Aydın Söke'de bir grup işçi ile yöneticileri arasında tartışma çıktı. Yöneticiler, işçilerin yapmadıkları işi yapmış göstererek fazla prim aldıklarını öne sürdü. İşçilerden biri duruma tepki gösterdi; amirinin kendisini sahtekârlıkla suçladığını söyleyerek tepki gösterdi. Şirket söz konusu işçiyi işten çıkardı. İşten çıkarılan kişi yerel mahkemede haklı bulundu. Ancak Yargıtay, işçiyi kusurlu buldu; yerel mahkemenin aldığı işe iade kararını bozdu.

Yargıtay 22. Hukuk Dairesi, amirinin, çalıştığı bölümdeki tüm işçilere yönelik sözlerine aşırı tepki vermesi nedeniyle işten çıkarılan çalışanın işe iadesine karar veren yerel mahkeme kararını bozdu. Yüksek Mahkeme, işçinin davranışıyla iş yerindeki uyumu bozmasının geçerli fesih nedeni olduğuna hükmetti.

Söke'de maaş ve primle çalışılan bir iş yerinde, yöneticiler, işçilerin yapmadıkları işi yapmış gibi göstererek fazla prim almaya çalıştığını belirledi.

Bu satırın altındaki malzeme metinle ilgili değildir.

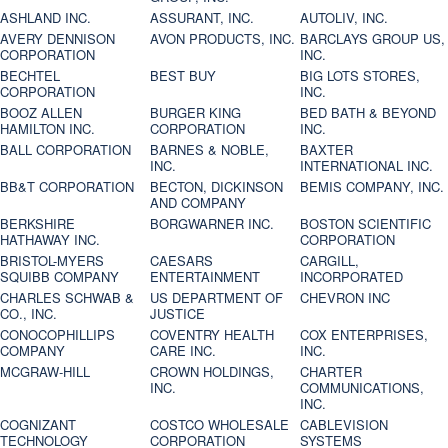
ASHLAND INC.
ASSURANT, INC.
AUTOLIV, INC.
AVERY DENNISON
AVON PRODUCTS, INC.
BARCLAYS GROUP US,
CORPORATION
INC.
BECHTEL
BEST BUY
BIG LOTS STORES,
CORPORATION
INC.
BOOZ ALLEN
BURGER KING
BED BATH & BEYOND
HAMILTON INC.
CORPORATION
INC.
BALL CORPORATION
BARNES & NOBLE,
BAXTER
INC.
INTERNATIONAL INC.
BB&T CORPORATION
BECTON, DICKINSON
BEMIS COMPANY, INC.
AND COMPANY
BERKSHIRE
BORGWARNER INC.
BOSTON SCIENTIFIC
HATHAWAY INC.
CORPORATION
BRISTOL-MYERS
CAESARS
CARGILL,
SQUIBB COMPANY
ENTERTAINMENT
INCORPORATED
CHARLES SCHWAB &
US DEPARTMENT OF
CHEVRON INC
CO., INC.
JUSTICE
CONOCOPHILLIPS
COVENTRY HEALTH
COX ENTERPRISES,
COMPANY
CARE INC.
INC.
MCGRAW-HILL
CROWN HOLDINGS,
CHARTER
INC.
COMMUNICATIONS,
INC.
COGNIZANT
COSTCO WHOLESALE
CABLEVISION
TECHNOLOGY
CORPORATION
SYSTEMS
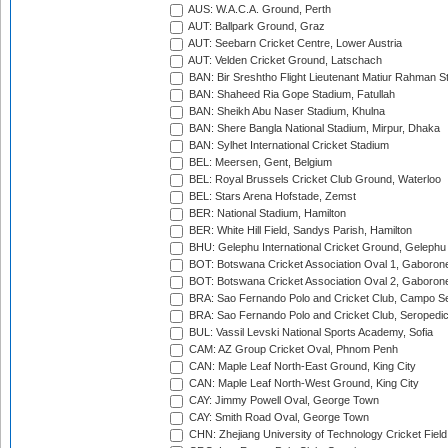
AUS: W.A.C.A. Ground, Perth
AUT: Ballpark Ground, Graz
AUT: Seebarn Cricket Centre, Lower Austria
AUT: Velden Cricket Ground, Latschach
BAN: Bir Sreshtho Flight Lieutenant Matiur Rahman 
BAN: Shaheed Ria Gope Stadium, Fatullah
BAN: Sheikh Abu Naser Stadium, Khulna
BAN: Shere Bangla National Stadium, Mirpur, Dhaka
BAN: Sylhet International Cricket Stadium
BEL: Meersen, Gent, Belgium
BEL: Royal Brussels Cricket Club Ground, Waterloo
BEL: Stars Arena Hofstade, Zemst
BER: National Stadium, Hamilton
BER: White Hill Field, Sandys Parish, Hamilton
BHU: Gelephu International Cricket Ground, Gelephu
BOT: Botswana Cricket Association Oval 1, Gaboron
BOT: Botswana Cricket Association Oval 2, Gaboron
BRA: Sao Fernando Polo and Cricket Club, Campo Se
BRA: Sao Fernando Polo and Cricket Club, Seropedi
BUL: Vassil Levski National Sports Academy, Sofia
CAM: AZ Group Cricket Oval, Phnom Penh
CAN: Maple Leaf North-East Ground, King City
CAN: Maple Leaf North-West Ground, King City
CAY: Jimmy Powell Oval, George Town
CAY: Smith Road Oval, George Town
CHN: Zhejiang University of Technology Cricket Fiel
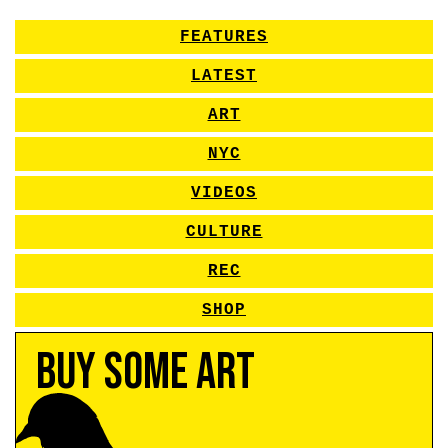
FEATURES
LATEST
ART
NYC
VIDEOS
CULTURE
REC
SHOP
Buy Some Art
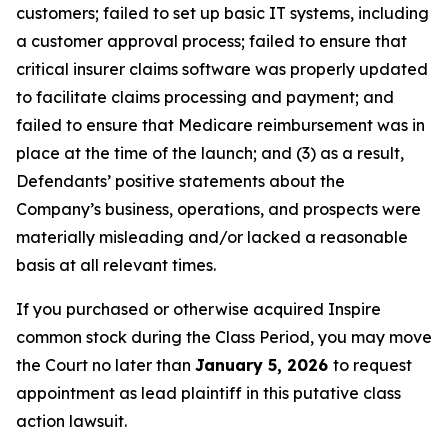
customers; failed to set up basic IT systems, including
a customer approval process; failed to ensure that
critical insurer claims software was properly updated
to facilitate claims processing and payment; and
failed to ensure that Medicare reimbursement was in
place at the time of the launch; and (3) as a result,
Defendants’ positive statements about the
Company’s business, operations, and prospects were
materially misleading and/or lacked a reasonable
basis at all relevant times.
If you purchased or otherwise acquired Inspire
common stock during the Class Period, you may move
the Court no later than
January 5, 2026
to request
appointment as lead plaintiff in this putative class
action lawsuit.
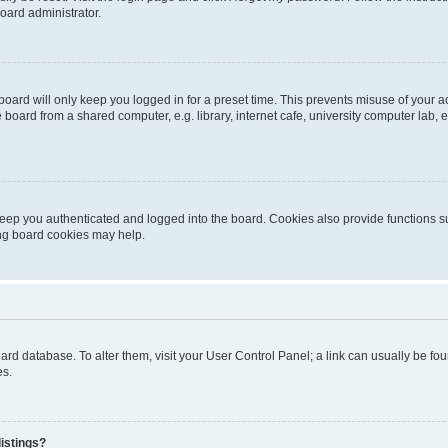
oard administrator.
oard will only keep you logged in for a preset time. This prevents misuse of your 
oard from a shared computer, e.g. library, internet cafe, university computer lab, e
eep you authenticated and logged into the board. Cookies also provide functions s
ting board cookies may help.
 board database. To alter them, visit your User Control Panel; a link can usually be 
es.
istings?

Yönetimin sözlü uyarı kararı almasının ardından tüm işçiler, hata yaptıklarını kabul ederken, bir işçi bağırarak amirin kendisini sahtekârlıkla suçladığını, şerefine yönelik hakaret ettiğini söyledi. İşçi, amirinin uyarısına rağmen tepkisini sürdürdü ve arkadaşları tarafından dışarı çıkarılabildi.

YEREL MAHKEME İŞÇİYİ HAKLI BULDU

Yönetimin yaşananlar dolayısıyla işten çıkardığı işçi, iş sözleşmesinin haklı ve geçerli neden olmadan feshedildiğini savunarak, Söke 1. Asliye Hukuk Mahkemesi'nde işe iade davası açtı. Davalı vekili, işçinin amirine karşı şeref ve haysiyet kırıcı asılsız ihbar ve isnatlarda bulunduğunu savundu.

Mahkeme, tarafların söz konusu olayda birbirlerine hakarette bulunduğunun tespit edilememesi üzerine feshin hukuksuz olduğuna, işçinin işe iadesine karar verdi.

Temyiz üzerine dosyayı karara bağlayan Yargıtay 22. Hukuk Dairesi, yerel mahkemenin kararını bozdu.

'AHLAK KURALLARINA UYMADI'

Daire kararında, işçinin geçerli bir feshe neden olabilecek davranışlarının 4857 sayılı Kanun'un 25. maddesinde öngörülen ve işverene derhal fesih yetkisi tanıyan haklı nedenlerden farklı olduğu belirtildi.

Bu nedenlerin ağırlıklarının olaya göre değerlendirilmesi gerektiği anlatılan kararda, işçinin iyi niyet ve ahlak kurallarına uymayan davranışı sonucunda iş ilişkisine devam etmek işveren açısından çekilmez hale gelmişse, davranış, güven temelini çökertecek ağırlıktaysa işverenin haklı fesih nedeni doğacağı ifade edildi.

İşçinin davranışı güven temelini çökertecek ağırlıkta değilse iş ilişkisine devamı çekilmez hale gelmemişse bile işin normal işleyişini bozuyor veya iş yerindeki uyumu olumsuz yönde etkiliyorsa da geçerli fesih nedeni doğacağı belirtilen kararda, şunlar kaydedildi:

“İşçinin, yapmadığı işi prim almak amacıyla yapmış gibi göstermek konusunda kusuru bulunmaktayken, sadece kendisini hedef almayan, bölümdeki tüm işçilere yönelik amirinin haklı uyarısına verdiği bu aşırı karşılık nedeniyle iş yerindeki akış olumsuz etkilenmiştir. İşverenden artık iş ilişkisin sürdürmesi beklenemez. Feshin geçerli nedene dayandığı açıktır.”